For years, major companies have been hurling money at diversity programs to reduce bias in the recruitment process and in the workplace. For at least as many years, commentators have claimed that it doesn’t work. Millions are spent on poorly designed training programs, or policies that result in a “tokenism”-fuelled backlash.
A team of Princeton researchers published a salient paper in Science magazine earlier this year that outlined their findings on the issue: using the GloVe algorithm, they trained their machine learning model on billions of words from the internet. Basing their resulting analysis on the Implicit Association Test – a predominant litmus test for association bias conceived in the 1990s – they found that the system absorbed the implicit bias buried in the text. It paired certain words with obvious connotations; “rose” with “love”, for example, or “insects” with “disgust”. That’s not to say, of course, that AI is biased – the onus is on us. It’s human data that contains the bias. With all of its intrinsic patterns of meaning, our words have become inseparable from their associations, whether we like it or not.

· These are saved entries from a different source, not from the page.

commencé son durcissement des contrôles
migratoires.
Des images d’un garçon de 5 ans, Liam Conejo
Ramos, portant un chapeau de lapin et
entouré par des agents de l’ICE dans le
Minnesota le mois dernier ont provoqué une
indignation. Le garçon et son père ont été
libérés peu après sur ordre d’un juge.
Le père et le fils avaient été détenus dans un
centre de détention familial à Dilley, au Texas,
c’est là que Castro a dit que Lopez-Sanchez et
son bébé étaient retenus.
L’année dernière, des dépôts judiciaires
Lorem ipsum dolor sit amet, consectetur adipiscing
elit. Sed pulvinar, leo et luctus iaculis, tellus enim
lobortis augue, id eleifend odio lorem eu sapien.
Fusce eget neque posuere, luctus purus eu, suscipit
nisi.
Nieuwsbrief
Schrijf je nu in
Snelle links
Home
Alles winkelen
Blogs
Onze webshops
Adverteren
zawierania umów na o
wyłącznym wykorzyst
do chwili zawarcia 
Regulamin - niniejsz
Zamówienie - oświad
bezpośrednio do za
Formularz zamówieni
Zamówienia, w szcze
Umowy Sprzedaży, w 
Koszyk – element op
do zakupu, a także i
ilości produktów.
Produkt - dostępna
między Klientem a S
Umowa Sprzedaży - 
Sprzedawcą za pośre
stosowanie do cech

To put it simply: machines learn their knowledge from humans, and humans are rarely impartial.
And just as a machine can learn to defeat a human at chess, it can – and will – learn the stereotypes buried in the human language. This could influence the real world in a multitude of ways: for instance, if an AI system were used by a job recruiter to screen CVs, it might lean unfairly towards a female candidate for a nursing role based on the conventional feminine associations of the role. And these examples aren’t just hypothetical. There have been genuine occurrences, such as in 2016 when ProPublica broke a story about a piece of widely used US crime-predicting software that was showing signs of bias against African Americans.
When it comes to identifying and eradicating bias from the decision-making process, machine learning systems are problematic. A neural net may arrive at impeccable decisions, but its creators will often have a difficult time understanding how or why. And when those decisions are less than impeccable, that issue becomes far more pronounced. Transparency in machine learning is notoriously difficult to achieve without an expert engineer on hand to sift through the data. IBM, for instance, have been trying to “open up the black box” of Watson, in the words of IBM senior vice-president John Kelly, but he readily admits that it would require a skilled user to trace back through Watson’s decision-making path for justification.

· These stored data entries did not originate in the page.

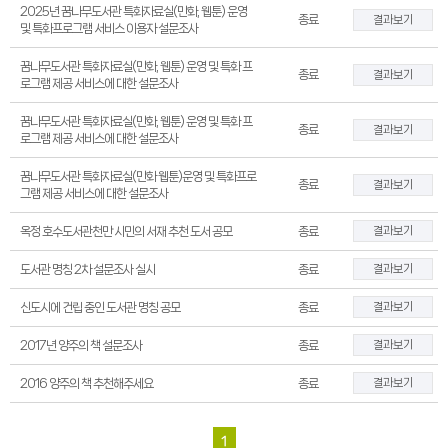
2025년 꿈나무도서관 특화자료실(만화, 웹툰) 운영
종료
결과보기
및 특화프로그램 서비스 이용자 설문조사
꿈나무도서관 특화자료실(만화, 웹툰) 운영 및 특화 프
종료
결과보기
로그램 제공 서비스에 대한 설문조사
꿈나무도서관 특화자료실(만화, 웹툰) 운영 및 특화 프
종료
결과보기
로그램 제공 서비스에 대한 설문조사
꿈나무도서관 특화자료실(만화 웹툰)운영 및 특화프로
종료
결과보기
그램 제공 서비스에 대한 설문조사
결과보기
옥정 호수도서관천만 시민의 서재 추천 도서 공모
종료
결과보기
도서관 명칭 2차 설문조사 실시
종료
결과보기
신도시에 건립 중인 도서관 명칭 공모
종료
결과보기
2017년 양주의 책 설문조사
종료
결과보기
2016 양주의 책 추천해주세요
종료
1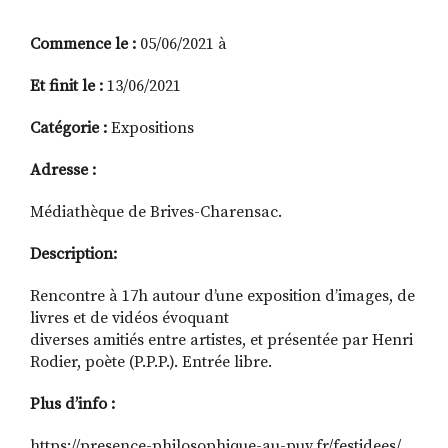
Commence le :
05/06/2021 à
RECHERCHER
S'ABONNER
Et finit le :
13/06/2021
S'INSCRIRE À LA NEWSLETTER
Catégorie :
Expositions
FACEBOOK
INSTAGRAM
LINKEDIN
YOUTUBE
Adresse :
Médiathèque de Brives-Charensac.
Description:
Rencontre à 17h autour d’une exposition d’images, de
livres et de vidéos évoquant
diverses amitiés entre artistes, et présentée par Henri
Rodier, poète (P.P.P.). Entrée libre.
Plus d’info :
https://presence-philosophique-au-puy.fr/festidees/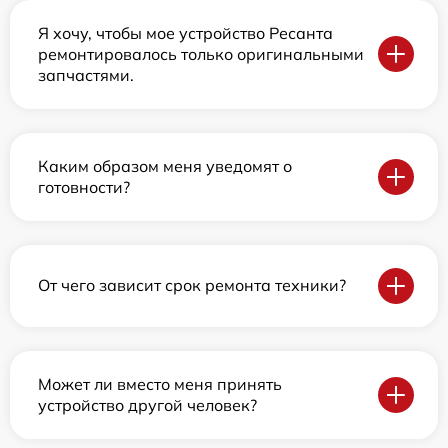
Я хочу, чтобы мое устройство Ресанта
ремонтировалось только оригинальными
запчастями.
Каким образом меня уведомят о
готовности?
От чего зависит срок ремонта техники?
Может ли вместо меня принять
устройство другой человек?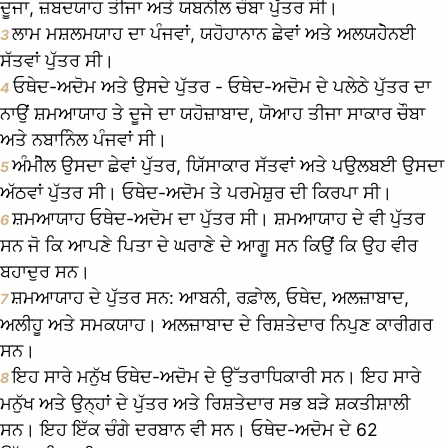
ਦੂਜਾ, ਜ਼ਬਦਯਾਹ ਤੀਜਾ ਅਤੇ ਯਬਨੀੇਲ ਚੌਬਾ ਪੁੱਤਰ ਸੀ।
ਲਾਮ ਮਸ਼ਲਮਯਾਹ ਦਾ ਪੰਜਵਾਂ, ਯਹੋਹਾਨਾਨ ਛੇਵਾਂ ਅਤੇ ਅਲਯਹੋੇਨਈ
3
ਸੱਤਵਾਂ ਪੁੱਤਰ ਸੀ।
ਓਥੇਦ-ਅਦੋਮ ਅਤੇ ਉਸਦੇ ਪੁੱਤਰ - ਓਥੇਦ-ਅਦੋਮ ਦੇ ਪਲੇਠੇ ਪੁੱਤਰ ਦਾ
4
ਨਾਉਂ ਸ਼ਮਆਯਾਹ ਤੇ ਦੂਜੇ ਦਾ ਯਹੋਜ਼ਾਬਾਦ, ਯੋਆਹ ਤੀਜਾ ਸਾਕਾਰ ਚੌਬਾ
ਅਤੇ ਨਬਾਨਿੇਲ ਪੰਜਵਾਂ ਸੀ।
ਅੰਮੀੇਲ ਉਸਦਾ ਛੇਵਾਂ ਪੁੱਤਰ, ਯਿੱਸਾਕਾਰ ਸੱਤਵਾਂ ਅਤੇ ਪਉਲਬਈ ਉਸਦਾ
5
ਅੱਠਵਾਂ ਪੁੱਤਰ ਸੀ। ਓਥੇਦ-ਅਦੋਮ ਤੇ ਪਰਮੇਸ਼ੁਰ ਦੀ ਕਿਰਪਾ ਸੀ।
ਸ਼ਮਆਯਾਹ ਓਥੇਦ-ਅਦੋਮ ਦਾ ਪੁੱਤਰ ਸੀ। ਸ਼ਮਆਯਾਹ ਦੇ ਵੀ ਪੁੱਤਰ
6
ਸਨ ਜੋ ਕਿ ਆਪਣੇ ਪਿਤਾ ਦੇ ਘਰਾਣੇ ਦੇ ਆਗੂ ਸਨ ਕਿਉਂ ਕਿ ਉਹ ਵੀਰ
ਬਹਾਦੁਰ ਸਨ।
ਸ਼ਮਆਯਾਹ ਦੇ ਪੁੱਤਰ ਸਨ: ਆਬਨੀ, ਰਫ਼ਾੇਲ, ਓਥੇਦ, ਅਲਜ਼ਾਬਾਦ,
7
ਅਲੀਹੂ ਅਤੇ ਸਮਕਯਾਹ। ਅਲਜ਼ਾਬਾਦ ਦੇ ਰਿਸ਼ਤੇਦਾਰ ਨਿਪੁਣ ਕਾਰੀਗਰ
ਸਨ।
ਇਹ ਸਾਰੇ ਮਨੁੱਖ ਓਥੇਦ-ਅਦੋਮ ਦੇ ਉੱਤਰਾਧਿਕਾਰੀ ਸਨ। ਇਹ ਸਾਰੇ
8
ਮਨੁੱਖ ਅਤੇ ਉਨ੍ਹਾਂ ਦੇ ਪੁੱਤਰ ਅਤੇ ਰਿਸ਼ਤੇਦਾਰ ਸਭ ਬੜੇ ਸ਼ਕਤੀਸ਼ਾਲੀ
ਸਨ। ਇਹ ਇੱਕ ਚੰਗੇ ਦਰਬਾਨ ਵੀ ਸਨ। ਓਥੇਦ-ਅਦੋਮ ਦੇ 62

This is where Rainbird comes in. One crucial feature that sets Rainbird apart is that it doesn’t just offer a more efficient decision-making process – it explains itself too. With Rainbird, you can be sure that your final solution won’t contain any unintended prejudices, because if it does, they will be visible in Rainbird’s ‘evidence tree’ – a web-like diagram that displays every step of the decision-making process. The rationale Rainbird provides for its choices is watertight and auditable – and if it needs to change, users will be able to amend their data input and knowledge maps accordingly, rather than being left in the dark.
The importance of “why?”
Business is not just about decisions, after all – when the stakes are high, “why” is as important as “what”. All sorts of implications would arise from an artificially intelligent business verdict cloaked in mystery. When jobs are at stake, for example, explanations are required. When an automated decision dictates a new investment, a business needs to know why. And how can you handle an employment discrimination lawsuit if you can’t explain your selection process in court? In fact, just last year a group of Oxford academics issued a call for a “right to an explanation” to be ushered into EU law to defend humans against algorhythmic discrimination.
Just as maths teachers ask pupils to show their working out, companies should ask their AI assistants to reveal their logic. Computer science professor Kris Hammond put it succinctly when he recently told the Financial Times: “If you walk into a CEO’s office and say we need to shut down three factories and sack people, the first thing the CEO will say is: ‘Why?’ Just producing a result isn’t enough.”
Ultimately, the most effective way of removing bias from the workplace isn’t by throwing money at the problem, or by allowing black-box systems to deal with the problem for us. Via Rainbird’s method of cognitive reasoning, humans can pinpoint and deal with the problem logically and ethically with the help of AI. Transparent and traceable, Rainbird can help us reveal our own bias – the first step towards getting rid of it completely.